Journal of Intensive Care (Nov 2017)
Usefulness of central venous saturation as a predictor of thiamine deficiency in critically ill patients: a case report
Abstract
Abstract Background Central venous oxygen saturation (ScvO2) reflects the balance of oxygen delivery and consumption. Low ScvO2 indicates the presence of inadequate oxygen delivery, while high ScvO2 indicates reduced oxygen consumption and is sometimes associated with a high mortality rate in critically ill patients from dysoxia. Thiamine is an essential cofactor in cellular aerobic metabolism. Thiamine deficiency is more prevalent than was previously thought, and underlies severe conditions in critically ill patients. However, currently, there is no rapid diagnostic test for thiamine deficiency. Considering oxygen flux, high ScvO2 might be associated with thiamine deficiency. Case presentation A 70-year-old man admitted to the hospital with chief complaint of malaise and edema.
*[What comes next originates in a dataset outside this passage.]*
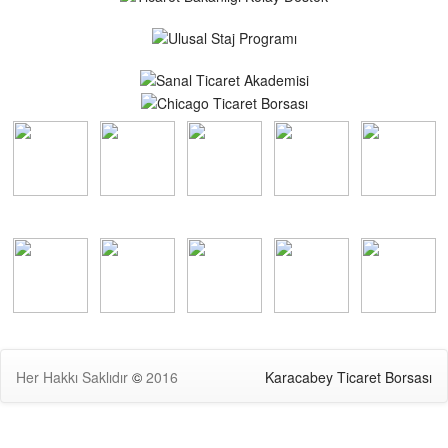
Her Hakkı Saklıdır
©
2016
Karacabey Ticaret Borsası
He was diagnosed with heart failure with preserved ejection function and was treated with loop diuretics, which resulted in shock. Venoarterial extracorporeal membrane oxygenation and intra-aortic balloon pumping was indicated. The right heart catheter showed high ScvO2, normal cardiac output, and low systemic vascular resistance. Thiamine deficiency was suspected and we started the thiamine infusion. His hemodynamic status improved after thiamine replacement. After his recovery, it was discovered that he had a 1-month history of anorexia and thiamine deficiency. His final diagnosis was beriberi. Conclusions The current case showed the relation between thiamine deficiency and high ScvO2. A literature review also suggested that thiamine deficiency is associated with high ScvO2. Thiamine deficiency causes impaired tissue oxygen extraction, which could lead to high ScvO2. In this context, high ScvO2 might serve as a predictor of thiamine deficiency in critically ill patients.